In anni di permanenza nella scuola, prima al banco e poi alla cattedra, ho avuto modo di confrontarmi – sia come utente sia come “fornitore” – con vari aspetti del mondo dell’istruzione. E da questa mia esperienza credo di poter trarre riflessioni e magari addirittura conclusioni che suppongo troveranno d’accordo buona parte di chi ha le mani in pasta.

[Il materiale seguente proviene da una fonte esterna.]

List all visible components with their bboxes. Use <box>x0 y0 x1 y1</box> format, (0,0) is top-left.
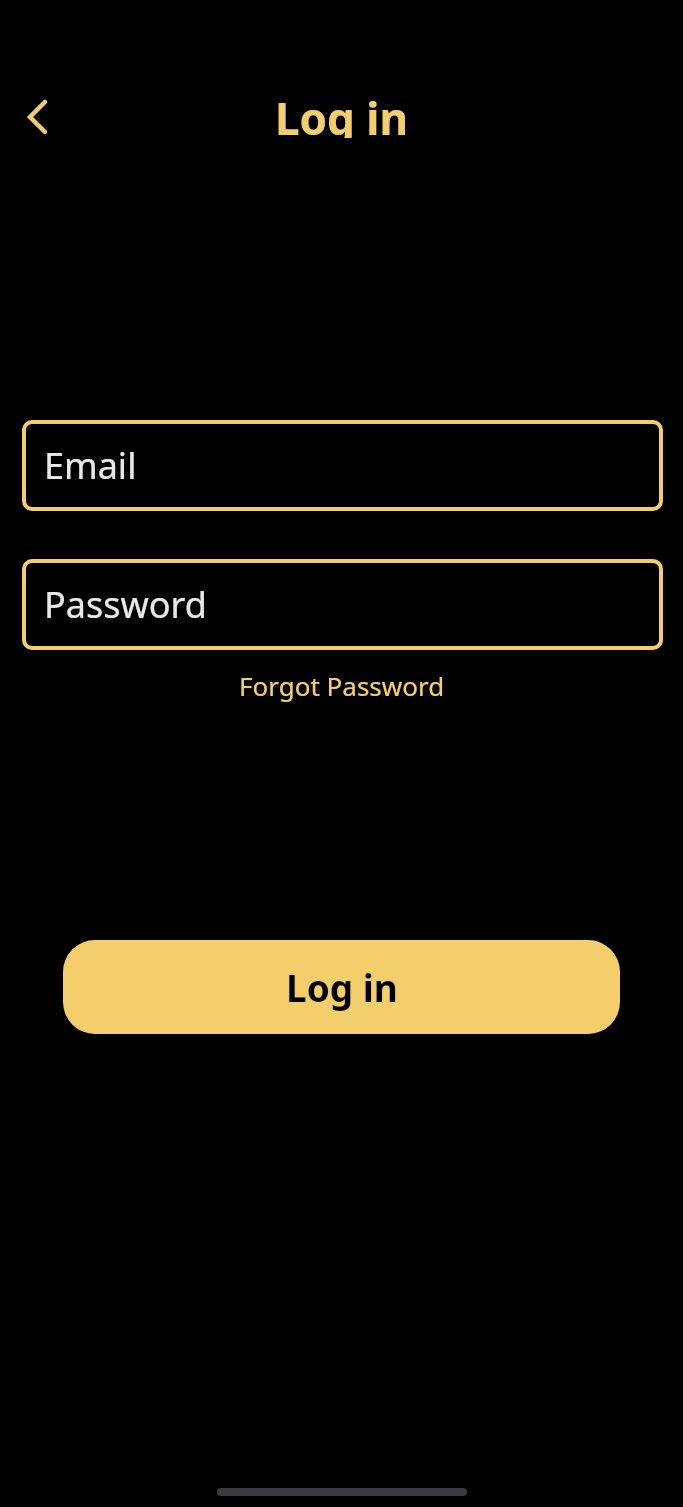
staticText: Password <box>44 580 207 629</box>
staticText: Log in <box>286 962 398 1012</box>
button[interactable]: Email <box>22 420 663 511</box>
staticText: Log in <box>275 88 409 138</box>
button[interactable]: Log in <box>63 940 620 1034</box>
button[interactable] <box>17 93 65 141</box>
button[interactable]: Password <box>22 559 663 650</box>
staticText: Email <box>44 441 137 490</box>
button[interactable]: Forgot Password <box>239 668 445 703</box>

Lo studio per lo studio, vale a dire per il puro e semplice piacere di imparare fino a se stesso, è cosa rarissima. Io personalmente non ho mai conosciuto nessun studente, mio compagno o mio allievo, animato solamente da questo spirito. Mi ci metto dentro anch’io. E qui entra in gioco un’importantissima motivazione che anima e pungola chi è dotato di amor proprio e vuole (tentare di) raggiungere degli obiettivi: il tanto vituperato voto, la tanto disprezzata valutazione. Con buona pace di chi vorrebbe abolire il tutto.
Il piacere – o chiamatelo amor proprio, orgoglio – di ottenere un buon risultato del quale andare fieri innanzitutto con se stessi e poi anche nei confronti del resto del mondo. Sì, il voto è un carburante che mette in moto ed alimenta energie che altrimenti rimarrebbero latitanti o si esprimerebbero in misura molto minore.
Il voto a scuola è come la medaglia o lo scudetto nello sport: stimola, entusiasma, vivifica. In mancanza di ciò tutto si appiattisce, si isterilisce, si indebolisce. Perché manca la motivazione.
Questa la mia esperienza con la natura umana: ci dev’essere qualcosa da conseguire, perché la vita – piaccia o no – è una gara.